Regulator of the Year: Financial Conduct Authority
UK regulator puts renewed focus on operational resilience
At the heart of the UK Financial Conduct Authority’s (FCA) business plan for 2018/2019 is a commitment to address the industry’s “operational resilience”. Now that improvements in financial resilience have broadly been achieved through new capital and liquidity rules, references to operational resilience are increasingly commonplace among central banks and regulators. But the FCA is one of the few agencies to have defined clearly what this means and, more importantly, how it plans to act.
In helping firms to become more resilient to cyber attacks, and enhance market integrity and protect consumers, the FCA plans to strengthen its supervisory assessments of the highest-impact firms to better understand their current and planned use of technology, resilience to cyber attacks and staff expertise. The impact of governance, strategy, systems architecture, risk management and culture on data security will also be reviewed, as the FCA looks to get a tighter grip on the rapidly changing risks facing the financial sector.
“New technology can bring increased risk to consumers and markets. This is a concern to us and the Bank of England (BoE), and we’re spending more and more time on it,” says Jonathan Davidson, executive director of supervision – retail and authorisations, and a member of the executive committee at the FCA.
The focus on operational resilience comes at a time when the FCA has sought to improve the way it engages with the industry. While regulators must naturally strike a prudent balance between working with market participants and ensuring stringent oversight, the FCA has sought to foster a more collaborative dialogue in the hope of addressing potential problems earlier in the future.

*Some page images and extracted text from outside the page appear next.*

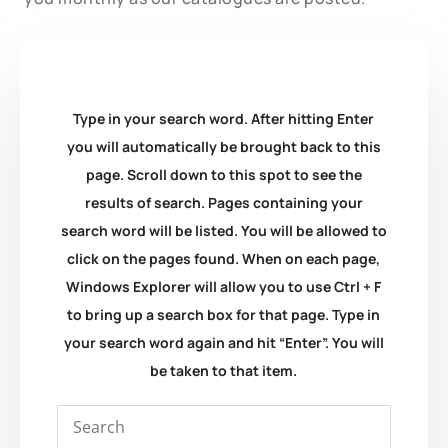
Type in your search word. After hitting Enter
you will automatically be brought back to this
page. Scroll down to this spot to see the
results of search. Pages containing your
search word will be listed. You will be allowed to
click on the pages found. When on each page,
Windows Explorer will allow you to use Ctrl + F
to bring up a search box for that page. Type in
your search word again and hit “Enter”. You will
be taken to that item.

This collaborative approach has been bolstered by the appointment of a new executive committee, following the resignation of embattled chief executive Martin Wheatley in 2015. Under BoE veteran Andrew Bailey, who became chief executive in July 2016, the FCA has moved into somewhat calmer waters. It helps that the era of heavy handed supervision and fines has passed, but a more co-operative approach to working with the industry under Bailey’s leadership has been welcomed.
…when things go wrong at a firm it is generally due to the business model or the culture. If these are the root causes, rather than coming along after the event as judge and executioner, we wanted to be more pre-emptive
Jonathan Davidson, FCA
“We had a hard look at the way we approach the market, and saw that when things go wrong at a firm it is generally due to the business model or the culture. If these are the root causes, rather than coming along after the event as judge and executioner, we wanted to be more pre-emptive,” Davidson explains.
As a publicly funded body, with 58,000 firms to supervise and a growing list of risks to deal with, the FCA recognised the need to set clear priorities. As well as more closely assessing and acting on operational resilience, the regulator has set a focus on financial crime and anti-money laundering, as well as innovation, big data and regtech. But engagement and pre-emption are the new watchwords, with the underlying belief that banks will be more likely to work with the FCA if they feel it has their best interests at heart.
Open Banking and Brexit
The FCA is keeping a close watch on the Open Banking legislation, the UK’s version of the European Union’s second payment services directive, which came into effect at the start of this year and forces large banks to release their data in a secure format so it can be shared more easily by authorised entities. It is still early days, but the FCA is acutely aware of the new risks brought about by such developments.
Brexit is also high on the regulator’s agenda, of course, but ongoing uncertainty over the terms of the exit agreement make it difficult to plan for March 2019 and beyond. The reality is the FCA might have to move in a number of directions after Brexit, but in the meantime it is focusing significant resources on how it will deal with EU laws that cannot be transposed under any circumstances to a post-Brexit world.
Whatever the eventual terms of Brexit, Davidson is confident the FCA will remain a respected thought leader in the regulatory world long after the UK leaves the EU. As it prepares to move to a new purpose-built office in Stratford, east London, the regulator is facing the future with confidence.
“The industry is transforming and we’re playing a role in making sure it does so in a way that benefits consumers,” says Davidson.